Hi @sdli1995, I was able to successfully run the test program provided using the latest rocm/pytorch image. This image contains the ROCm 6.2.0 release with PyTorch 2.4. Could you please give this a try?

@codinggosu, apologies for the lack of response, could you also please confirm if the VM faults are seen on ROCm 6.2.0?

codinggosu commented 2 weeks ago

hey, thanks for the response. I was able to solve this issue by using a different optimizer. the issue was with apex's optimizer and after switching to a different implementation, we were able to resolve the issue.

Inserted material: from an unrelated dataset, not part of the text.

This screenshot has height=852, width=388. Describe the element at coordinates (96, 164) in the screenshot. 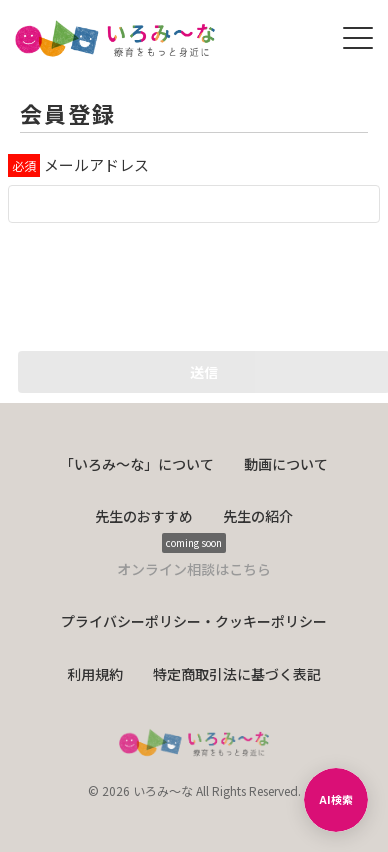 I see `メールアドレス` at that location.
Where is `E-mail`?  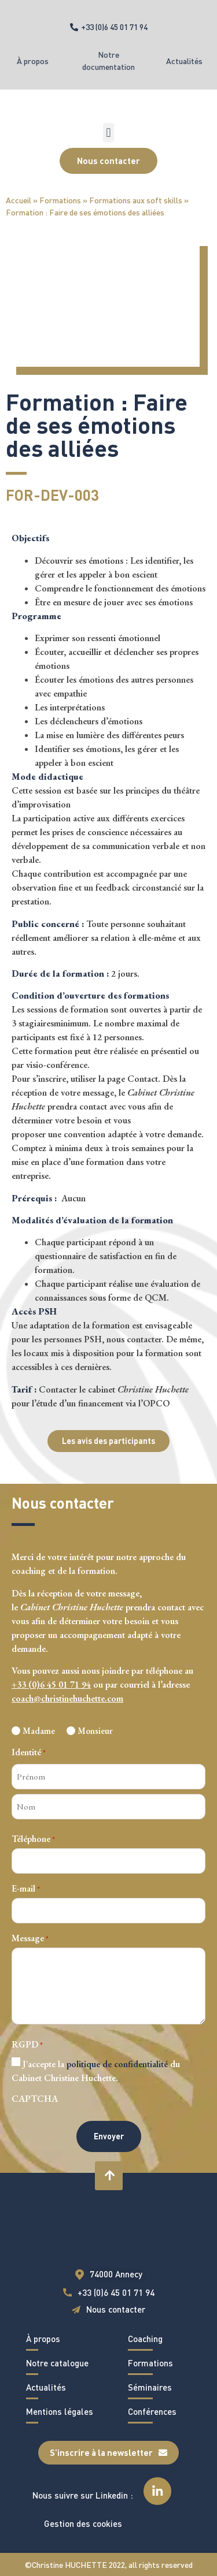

sdli1995 commented 2 weeks ago

Hi @sdli1995, I was able to successfully run the test program provided using the latest rocm/pytorch image. This image contains the ROCm 6.2.0 release with PyTorch 2.4. Could you please give this a try?

@codinggosu, apologies for the lack of response, could you also please confirm if the VM faults are seen on ROCm 6.2.0?

it's works and stable after i running a job yesterday until now which used 2 GPUS , but when the dmesg show error in this case it's use 4 GPUS , i cannot check it with 4 gpus due to the other gpus was used to other usage

harkgill-amd commented 1 week ago

Good to see that it is working in your current environment as well. I wasn't able to reproduce the page faults in both a 4 and 6 GPU setup. In both experiments, the test code provided ran smoothly with the loss being printed across all GPUs.

I will close out the ticket. if you do encounter these errors again, please leave a comment and I will re-open the issue. Thanks!